Gone are the days that you could find lots of written content to learn the latest in (in my case) web development. It’s mostly video now a days with a few select developers who still write amazing content to learn from. Fortunately several videos have subtitles or transcripts. But as a deaf person, for me the best way is written content. With video’s you have to split focus on screen and text while trying to grasp and learn the material. You can imagine that with coding it is a bit harder than lets say a cooking instruction video.

Podcast and vlogging are so common now a days that even book reviews (book reviews!) aren’t written anymore but now you have booktube. I used to have a bookmarks folder full of book reviews weblogs. Most of those sites are dormant now.
Somehow I cannot compute why, why people who love reading, who love the written word. Only review those written words in video. Videos without subtitles.

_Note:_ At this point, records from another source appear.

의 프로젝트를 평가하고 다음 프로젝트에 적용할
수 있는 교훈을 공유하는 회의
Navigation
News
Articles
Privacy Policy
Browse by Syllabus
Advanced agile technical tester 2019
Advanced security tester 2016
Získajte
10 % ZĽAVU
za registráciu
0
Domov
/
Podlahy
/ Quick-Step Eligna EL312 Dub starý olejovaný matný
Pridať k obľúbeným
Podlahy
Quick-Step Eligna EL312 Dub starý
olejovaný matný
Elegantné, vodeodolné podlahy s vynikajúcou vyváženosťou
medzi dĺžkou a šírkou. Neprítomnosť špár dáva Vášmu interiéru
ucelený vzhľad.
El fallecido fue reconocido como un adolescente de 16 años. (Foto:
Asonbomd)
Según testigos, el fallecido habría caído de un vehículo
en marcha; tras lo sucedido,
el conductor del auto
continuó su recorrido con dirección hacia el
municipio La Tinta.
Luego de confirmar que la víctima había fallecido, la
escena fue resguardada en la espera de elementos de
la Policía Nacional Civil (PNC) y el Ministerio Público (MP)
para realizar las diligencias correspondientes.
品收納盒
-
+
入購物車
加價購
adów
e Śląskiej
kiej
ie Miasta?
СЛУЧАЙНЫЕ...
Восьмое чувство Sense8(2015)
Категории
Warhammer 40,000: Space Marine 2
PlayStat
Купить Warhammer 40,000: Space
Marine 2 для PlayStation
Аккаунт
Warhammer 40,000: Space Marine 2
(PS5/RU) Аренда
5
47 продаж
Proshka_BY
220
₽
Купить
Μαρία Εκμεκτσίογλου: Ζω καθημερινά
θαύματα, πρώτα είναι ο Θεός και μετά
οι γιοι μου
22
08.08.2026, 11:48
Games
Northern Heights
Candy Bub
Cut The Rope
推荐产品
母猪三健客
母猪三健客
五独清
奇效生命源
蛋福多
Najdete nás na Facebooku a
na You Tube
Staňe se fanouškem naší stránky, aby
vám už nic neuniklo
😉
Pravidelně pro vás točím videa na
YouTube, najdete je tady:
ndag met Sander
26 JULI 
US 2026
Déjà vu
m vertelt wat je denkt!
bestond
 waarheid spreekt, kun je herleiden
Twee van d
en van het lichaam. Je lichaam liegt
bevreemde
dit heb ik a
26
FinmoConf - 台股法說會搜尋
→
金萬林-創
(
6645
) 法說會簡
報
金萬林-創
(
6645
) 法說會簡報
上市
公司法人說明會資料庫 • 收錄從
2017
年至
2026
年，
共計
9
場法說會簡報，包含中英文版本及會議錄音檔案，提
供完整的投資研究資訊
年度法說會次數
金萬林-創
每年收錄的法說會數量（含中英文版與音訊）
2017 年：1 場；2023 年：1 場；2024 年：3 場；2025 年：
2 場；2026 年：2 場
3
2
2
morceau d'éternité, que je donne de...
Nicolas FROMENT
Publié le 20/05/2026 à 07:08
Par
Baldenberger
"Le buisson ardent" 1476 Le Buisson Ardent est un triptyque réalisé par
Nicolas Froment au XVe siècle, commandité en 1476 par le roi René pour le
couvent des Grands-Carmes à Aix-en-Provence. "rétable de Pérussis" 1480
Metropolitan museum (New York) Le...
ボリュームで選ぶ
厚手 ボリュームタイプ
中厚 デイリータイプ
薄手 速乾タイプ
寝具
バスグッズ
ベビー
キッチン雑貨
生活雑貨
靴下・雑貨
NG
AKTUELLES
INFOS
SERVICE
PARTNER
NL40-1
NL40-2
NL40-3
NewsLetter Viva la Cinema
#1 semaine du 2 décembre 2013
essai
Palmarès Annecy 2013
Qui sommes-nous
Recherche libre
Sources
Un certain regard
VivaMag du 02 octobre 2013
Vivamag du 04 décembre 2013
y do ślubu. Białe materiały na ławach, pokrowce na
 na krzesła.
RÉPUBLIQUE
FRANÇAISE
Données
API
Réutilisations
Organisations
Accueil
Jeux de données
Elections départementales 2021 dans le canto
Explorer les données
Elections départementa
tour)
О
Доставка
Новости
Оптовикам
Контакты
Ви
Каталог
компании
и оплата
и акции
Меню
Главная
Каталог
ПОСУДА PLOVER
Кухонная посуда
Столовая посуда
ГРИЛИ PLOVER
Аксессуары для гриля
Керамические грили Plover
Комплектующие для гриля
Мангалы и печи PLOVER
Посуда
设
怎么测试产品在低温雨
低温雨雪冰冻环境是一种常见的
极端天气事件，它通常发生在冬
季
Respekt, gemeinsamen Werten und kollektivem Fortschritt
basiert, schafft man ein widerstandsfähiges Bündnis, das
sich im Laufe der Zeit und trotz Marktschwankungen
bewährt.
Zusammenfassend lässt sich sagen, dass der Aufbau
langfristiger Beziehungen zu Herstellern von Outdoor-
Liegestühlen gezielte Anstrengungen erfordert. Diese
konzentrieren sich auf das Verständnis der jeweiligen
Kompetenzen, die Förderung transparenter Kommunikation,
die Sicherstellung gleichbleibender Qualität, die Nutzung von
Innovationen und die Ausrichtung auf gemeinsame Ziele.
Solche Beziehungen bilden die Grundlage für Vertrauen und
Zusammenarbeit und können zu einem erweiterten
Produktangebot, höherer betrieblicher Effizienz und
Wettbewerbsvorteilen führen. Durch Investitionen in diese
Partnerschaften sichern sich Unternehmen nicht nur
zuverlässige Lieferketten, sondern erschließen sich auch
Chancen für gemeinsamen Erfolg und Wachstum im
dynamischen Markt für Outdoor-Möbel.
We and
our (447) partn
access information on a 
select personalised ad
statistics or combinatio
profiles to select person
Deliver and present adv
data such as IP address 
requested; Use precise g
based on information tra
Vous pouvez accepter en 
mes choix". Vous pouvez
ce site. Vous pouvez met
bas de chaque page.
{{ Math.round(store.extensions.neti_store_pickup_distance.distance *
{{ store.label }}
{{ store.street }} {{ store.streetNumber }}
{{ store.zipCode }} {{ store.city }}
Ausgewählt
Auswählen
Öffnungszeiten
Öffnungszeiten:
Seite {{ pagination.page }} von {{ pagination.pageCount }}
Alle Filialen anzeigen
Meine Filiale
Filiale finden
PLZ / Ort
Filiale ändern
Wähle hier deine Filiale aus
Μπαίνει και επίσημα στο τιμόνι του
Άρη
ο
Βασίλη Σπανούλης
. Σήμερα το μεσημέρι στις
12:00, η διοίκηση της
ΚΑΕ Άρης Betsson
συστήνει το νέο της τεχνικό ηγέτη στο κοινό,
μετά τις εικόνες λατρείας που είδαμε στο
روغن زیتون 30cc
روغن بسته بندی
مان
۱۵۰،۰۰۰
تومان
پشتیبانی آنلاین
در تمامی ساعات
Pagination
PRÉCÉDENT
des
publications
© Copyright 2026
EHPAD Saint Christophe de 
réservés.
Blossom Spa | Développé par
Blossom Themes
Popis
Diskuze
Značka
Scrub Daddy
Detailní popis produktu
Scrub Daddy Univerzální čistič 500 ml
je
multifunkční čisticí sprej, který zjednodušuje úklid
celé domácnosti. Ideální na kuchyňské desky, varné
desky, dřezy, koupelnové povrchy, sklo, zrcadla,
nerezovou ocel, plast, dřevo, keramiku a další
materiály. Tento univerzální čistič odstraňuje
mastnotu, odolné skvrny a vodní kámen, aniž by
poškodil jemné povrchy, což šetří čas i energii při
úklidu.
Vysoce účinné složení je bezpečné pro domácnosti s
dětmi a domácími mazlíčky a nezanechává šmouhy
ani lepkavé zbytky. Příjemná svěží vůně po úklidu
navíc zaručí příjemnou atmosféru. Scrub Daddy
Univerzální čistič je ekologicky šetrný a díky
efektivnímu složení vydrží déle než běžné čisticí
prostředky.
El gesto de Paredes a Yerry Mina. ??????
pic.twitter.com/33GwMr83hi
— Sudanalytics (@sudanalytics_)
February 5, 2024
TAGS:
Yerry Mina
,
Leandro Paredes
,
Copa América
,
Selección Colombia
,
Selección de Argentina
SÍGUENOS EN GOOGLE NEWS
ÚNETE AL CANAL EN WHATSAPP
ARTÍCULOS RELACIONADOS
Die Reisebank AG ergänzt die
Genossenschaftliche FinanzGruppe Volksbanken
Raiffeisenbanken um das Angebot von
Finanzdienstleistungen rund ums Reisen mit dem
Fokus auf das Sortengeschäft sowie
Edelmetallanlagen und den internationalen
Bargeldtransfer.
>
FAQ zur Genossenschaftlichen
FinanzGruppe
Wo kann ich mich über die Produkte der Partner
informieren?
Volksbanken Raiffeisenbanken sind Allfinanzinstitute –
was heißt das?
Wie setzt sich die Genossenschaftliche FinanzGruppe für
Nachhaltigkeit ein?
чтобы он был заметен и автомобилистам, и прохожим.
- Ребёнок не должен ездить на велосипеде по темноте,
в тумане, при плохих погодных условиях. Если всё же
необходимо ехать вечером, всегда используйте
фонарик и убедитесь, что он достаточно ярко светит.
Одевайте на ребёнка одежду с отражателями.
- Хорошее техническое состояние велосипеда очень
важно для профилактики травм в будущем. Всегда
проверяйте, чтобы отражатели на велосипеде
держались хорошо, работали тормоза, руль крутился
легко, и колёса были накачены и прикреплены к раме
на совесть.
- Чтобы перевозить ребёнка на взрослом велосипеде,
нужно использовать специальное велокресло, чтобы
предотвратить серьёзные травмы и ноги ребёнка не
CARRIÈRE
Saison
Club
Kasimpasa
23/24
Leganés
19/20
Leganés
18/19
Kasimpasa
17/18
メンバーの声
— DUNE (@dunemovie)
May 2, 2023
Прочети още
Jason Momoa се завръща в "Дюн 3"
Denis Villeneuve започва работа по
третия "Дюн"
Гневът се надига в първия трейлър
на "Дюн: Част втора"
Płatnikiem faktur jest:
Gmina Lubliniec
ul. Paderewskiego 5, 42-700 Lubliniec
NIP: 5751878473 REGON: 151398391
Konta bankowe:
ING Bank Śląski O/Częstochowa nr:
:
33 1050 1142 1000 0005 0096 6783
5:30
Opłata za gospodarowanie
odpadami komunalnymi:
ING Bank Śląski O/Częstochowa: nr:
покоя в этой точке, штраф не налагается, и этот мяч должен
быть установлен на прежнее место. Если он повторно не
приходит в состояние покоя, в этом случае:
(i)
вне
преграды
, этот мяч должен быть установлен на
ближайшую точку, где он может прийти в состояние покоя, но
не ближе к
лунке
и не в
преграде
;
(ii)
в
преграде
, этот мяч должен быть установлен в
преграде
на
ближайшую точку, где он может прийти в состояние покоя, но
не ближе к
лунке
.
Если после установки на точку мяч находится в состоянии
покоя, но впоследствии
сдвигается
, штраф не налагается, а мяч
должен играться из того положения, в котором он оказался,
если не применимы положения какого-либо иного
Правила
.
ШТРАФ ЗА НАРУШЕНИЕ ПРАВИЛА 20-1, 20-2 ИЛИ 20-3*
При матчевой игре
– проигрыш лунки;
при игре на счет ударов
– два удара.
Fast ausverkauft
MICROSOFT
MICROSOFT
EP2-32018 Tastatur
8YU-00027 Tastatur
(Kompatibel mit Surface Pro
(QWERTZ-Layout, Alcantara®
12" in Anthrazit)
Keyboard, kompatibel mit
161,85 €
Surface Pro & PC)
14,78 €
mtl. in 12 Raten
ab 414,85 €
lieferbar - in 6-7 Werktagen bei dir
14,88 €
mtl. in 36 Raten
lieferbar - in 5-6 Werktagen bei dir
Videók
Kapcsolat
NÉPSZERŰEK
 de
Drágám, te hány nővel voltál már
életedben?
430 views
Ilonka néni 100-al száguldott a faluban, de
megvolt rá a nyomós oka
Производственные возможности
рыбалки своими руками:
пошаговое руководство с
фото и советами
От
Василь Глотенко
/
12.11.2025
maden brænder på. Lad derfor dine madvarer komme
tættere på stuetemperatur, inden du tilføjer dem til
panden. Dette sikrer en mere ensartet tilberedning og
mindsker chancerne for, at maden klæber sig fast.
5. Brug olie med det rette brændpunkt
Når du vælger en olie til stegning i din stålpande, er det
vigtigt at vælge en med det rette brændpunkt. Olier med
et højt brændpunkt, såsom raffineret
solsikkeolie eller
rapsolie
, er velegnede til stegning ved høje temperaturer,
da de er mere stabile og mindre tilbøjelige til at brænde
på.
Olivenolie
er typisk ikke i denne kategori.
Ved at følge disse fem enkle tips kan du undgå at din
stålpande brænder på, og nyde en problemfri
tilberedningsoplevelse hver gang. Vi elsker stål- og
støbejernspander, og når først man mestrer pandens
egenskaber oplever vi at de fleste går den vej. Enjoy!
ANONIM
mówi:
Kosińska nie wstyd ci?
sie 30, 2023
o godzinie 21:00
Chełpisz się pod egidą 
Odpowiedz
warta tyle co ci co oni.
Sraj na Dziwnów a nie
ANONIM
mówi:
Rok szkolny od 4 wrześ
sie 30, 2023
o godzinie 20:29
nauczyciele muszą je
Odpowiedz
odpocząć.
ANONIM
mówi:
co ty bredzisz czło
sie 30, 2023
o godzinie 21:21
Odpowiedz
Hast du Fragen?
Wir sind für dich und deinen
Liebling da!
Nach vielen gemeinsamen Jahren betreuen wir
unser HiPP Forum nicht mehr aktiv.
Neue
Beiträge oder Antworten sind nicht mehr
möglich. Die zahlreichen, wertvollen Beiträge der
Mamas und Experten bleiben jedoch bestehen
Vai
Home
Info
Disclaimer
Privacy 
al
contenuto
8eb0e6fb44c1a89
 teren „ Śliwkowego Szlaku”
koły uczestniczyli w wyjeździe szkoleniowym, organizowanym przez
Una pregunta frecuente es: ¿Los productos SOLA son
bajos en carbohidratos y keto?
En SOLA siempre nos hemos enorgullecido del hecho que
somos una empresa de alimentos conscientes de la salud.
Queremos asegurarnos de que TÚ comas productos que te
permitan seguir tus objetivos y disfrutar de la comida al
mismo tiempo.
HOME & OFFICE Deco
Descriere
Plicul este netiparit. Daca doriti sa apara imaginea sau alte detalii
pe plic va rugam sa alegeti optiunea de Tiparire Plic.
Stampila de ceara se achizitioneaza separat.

People meaning well keep telling me that YouTube has auto caption. There is no eloquent way to put this. YouTube auto caption sucks. For being a Google product, a company that has whole departments full with engineers for each product. They still haven’t gotten speech to text even decently right. It’s easy to try for yourself. Mute the sound, turn on auto caption and use YouTube like that for a couple of days. Also, notice how happy you’ll be when the channel offers original subtitles for their videos.

I am glad that a group of front-end coders are now investing in inclusive design. Making websites accessible for everyone. It’s not easy. Not only do you have to work more precise and educate yourself about all kinds of people who use the internet. You have to educate the people providing content for the website you painstakingly coded to be usable for everyone.

It is an uphill battle, while a growing group of front-end coders are doing the good work. A giant like Facebook keeps pushing for video content as main content while doing nothing about captions or audio description. Netflix is leading by starting to add audio description and everything is subtitled. Although not in English.
Another misconception. Just because I live in The Netherlands does not mean I want subtitles in Dutch. I want them in English, especially if I’m watching a movie spoken in English.

There are many more examples of this imbalance. Technology keeps advancing but only a little is being done for inclusivity. Think about the new era of smart home, Amazon echo, etc. It’s mostly audio interface. What about we perfect speech to text and vice versa before we exclude even more people from daily experiences?

Obviously I am writing this from my personal deaf experience. But it counts for everyone. Improving inclusivity needs to be done and established as a standard on which we build everything. So far, this seems like a pipe dream.

Meanwhile I’m going to start a curated collection of podcasts, vlogs and YouTube channels that have transcripts or subtitles. It doesn’t have to be about web development only. A podcast about Buffy the Vampire Slayer, a vlog about pens and notebooks, a YouTube channel about the greatness of avocados. You get the gist.